----- INFORMATION GIVEN -----
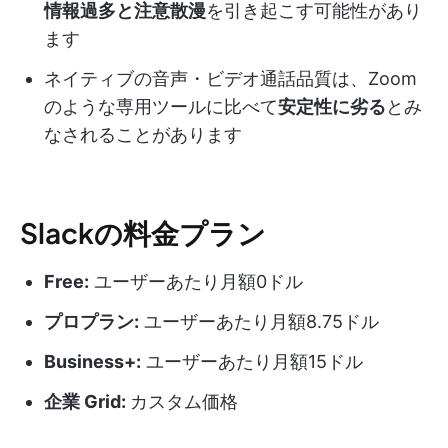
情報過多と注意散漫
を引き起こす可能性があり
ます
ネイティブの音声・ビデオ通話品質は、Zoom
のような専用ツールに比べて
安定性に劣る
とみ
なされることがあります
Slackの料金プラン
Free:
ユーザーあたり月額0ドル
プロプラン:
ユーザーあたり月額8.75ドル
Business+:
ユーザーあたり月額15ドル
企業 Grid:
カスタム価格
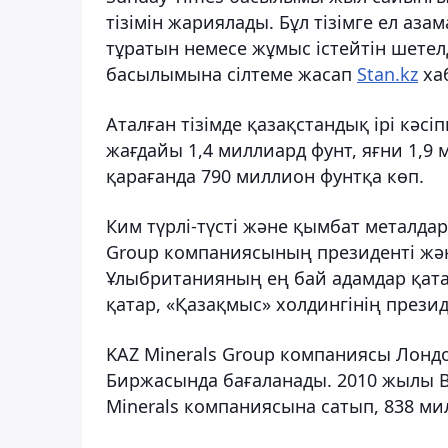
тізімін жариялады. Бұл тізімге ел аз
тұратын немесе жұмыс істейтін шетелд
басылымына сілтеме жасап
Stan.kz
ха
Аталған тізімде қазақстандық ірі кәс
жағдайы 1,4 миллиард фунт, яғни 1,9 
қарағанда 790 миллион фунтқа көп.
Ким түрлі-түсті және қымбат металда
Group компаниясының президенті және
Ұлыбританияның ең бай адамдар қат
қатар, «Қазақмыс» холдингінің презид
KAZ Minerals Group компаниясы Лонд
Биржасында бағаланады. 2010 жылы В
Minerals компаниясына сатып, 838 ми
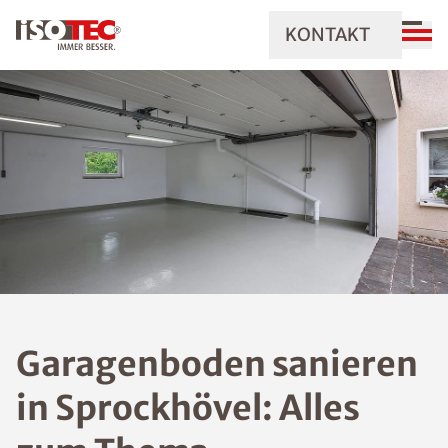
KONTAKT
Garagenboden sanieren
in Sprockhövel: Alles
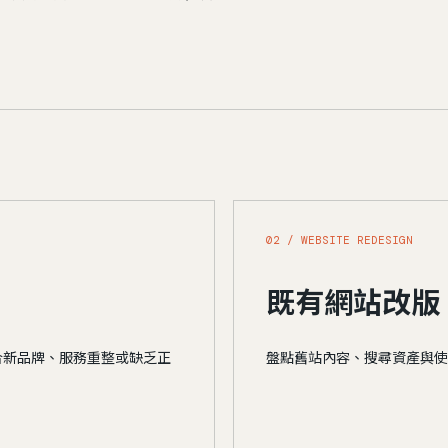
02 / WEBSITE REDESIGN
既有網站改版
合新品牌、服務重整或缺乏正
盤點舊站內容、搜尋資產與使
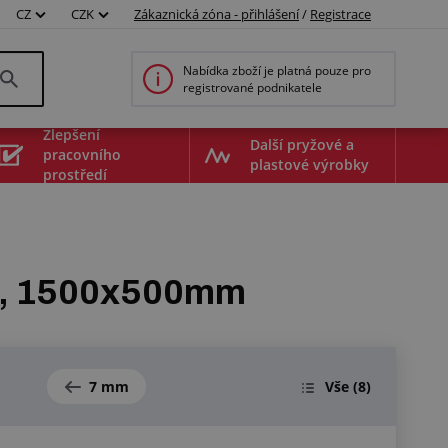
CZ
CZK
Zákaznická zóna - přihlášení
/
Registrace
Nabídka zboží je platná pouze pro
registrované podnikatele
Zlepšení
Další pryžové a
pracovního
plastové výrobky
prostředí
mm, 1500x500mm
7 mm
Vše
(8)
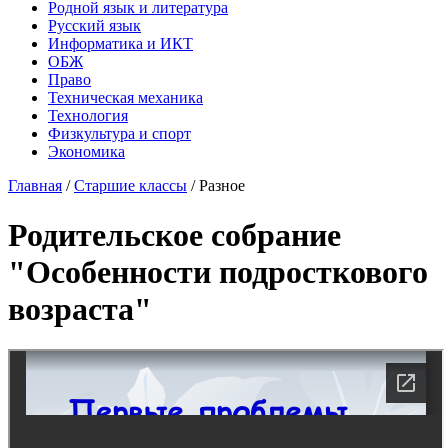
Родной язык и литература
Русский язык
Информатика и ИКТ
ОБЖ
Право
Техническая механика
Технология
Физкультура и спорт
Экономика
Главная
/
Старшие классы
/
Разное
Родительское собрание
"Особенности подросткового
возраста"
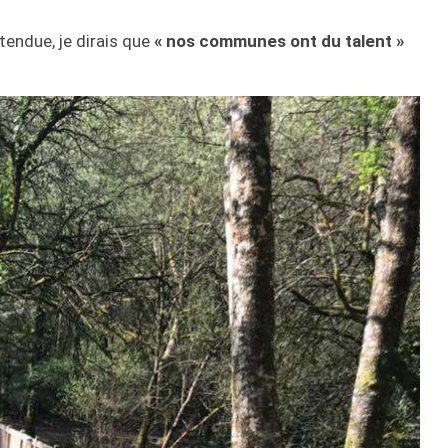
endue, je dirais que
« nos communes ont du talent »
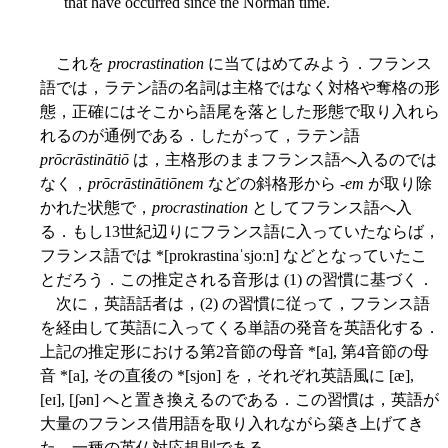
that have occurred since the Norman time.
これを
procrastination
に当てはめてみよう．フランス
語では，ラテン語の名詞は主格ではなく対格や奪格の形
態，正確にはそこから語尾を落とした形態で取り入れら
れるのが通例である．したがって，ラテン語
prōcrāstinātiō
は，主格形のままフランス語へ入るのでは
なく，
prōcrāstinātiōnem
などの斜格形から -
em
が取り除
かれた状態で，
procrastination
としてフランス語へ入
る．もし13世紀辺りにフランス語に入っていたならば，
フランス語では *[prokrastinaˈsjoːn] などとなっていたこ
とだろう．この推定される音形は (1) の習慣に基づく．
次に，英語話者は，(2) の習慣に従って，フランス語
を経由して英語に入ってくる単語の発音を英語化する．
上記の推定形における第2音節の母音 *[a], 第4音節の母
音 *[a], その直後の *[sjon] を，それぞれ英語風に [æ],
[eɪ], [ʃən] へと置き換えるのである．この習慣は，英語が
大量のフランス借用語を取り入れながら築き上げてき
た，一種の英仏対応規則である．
-----
● **DIRECTIONS**
Your task is to transcribe all of the records precisely, with no images included.

● **RESULT**
情報過多と注意散漫
を引き起こす可能性があり
ます
ネイティブの音声・ビデオ通話品質は、Zoom
のような専用ツールに比べて
安定性に劣る
とみ
なされることがあります
Slackの料金プラン
Free:
ユーザーあたり月額0ドル
プロプラン:
ユーザーあたり月額8.75ドル
Business+:
ユーザーあたり月額15ドル
企業 Grid:
カスタム価格
тізімін жариялады. Бұл тізімге ел аз
тұратын немесе жұмыс істейтін шетелд
басылымына сілтеме жасап
Stan.kz
ха
Аталған тізімде қазақстандық ірі кәс
жағдайы 1,4 миллиард фунт, яғни 1,9 
қарағанда 790 миллион фунтқа көп.
Ким түрлі-түсті және қымбат металда
Group компаниясының президенті және
Ұлыбританияның ең бай адамдар қат
қатар, «Қазақмыс» холдингінің презид
KAZ Minerals Group компаниясы Лонд
Биржасында бағаланады. 2010 жылы В
Minerals компаниясына сатып, 838 ми
KONTAKT
Garagenboden sanieren
in Sprockhövel: Alles
02 / WEBSITE REDESIGN
既有網站改版
合新品牌、服務重整或缺乏正
盤點舊站內容、搜尋資產與使
CZ
CZK
Zákaznická zóna - přihlášení
/
Registrace
Nabídka zboží je platná pouze pro
registrované podnikatele
Zlepšení
Další pryžové a
pracovního
plastové výrobky
prostředí
mm, 1500x500mm
7 mm
Vše
(8)
Родной язык и литература
Русский язык
Информатика и ИКТ
ОБЖ
Право
Техническая механика
Технология
Физкультура и спорт
Экономика
Главная
/
Старшие классы
/
Разное
Родительское собрание
"Особенности подросткового
возраста"
endue, je dirais que
« nos communes ont du talent »
that have occurred since the Norman time.
これを
procrastination
に当てはめてみよう．フランス
語では，ラテン語の名詞は主格ではなく対格や奪格の形
態，正確にはそこから語尾を落とした形態で取り入れら
れるのが通例である．したがって，ラテン語
prōcrāstinātiō
は，主格形のままフランス語へ入るのでは
なく，
prōcrāstinātiōnem
などの斜格形から -
em
が取り除
かれた状態で，
procrastination
としてフランス語へ入
る．もし13世紀辺りにフランス語に入っていたならば，
フランス語では *[prokrastinaˈsjoːn] などとなっていたこ
とだろう．この推定される音形は (1) の習慣に基づく．
次に，英語話者は，(2) の習慣に従って，フランス語
を経由して英語に入ってくる単語の発音を英語化する．
上記の推定形における第2音節の母音 *[a], 第4音節の母
音 *[a], その直後の *[sjon] を，それぞれ英語風に [æ],
[eɪ], [ʃən] へと置き換えるのである．この習慣は，英語が
大量のフランス借用語を取り入れながら築き上げてき
た，一種の英仏対応規則である．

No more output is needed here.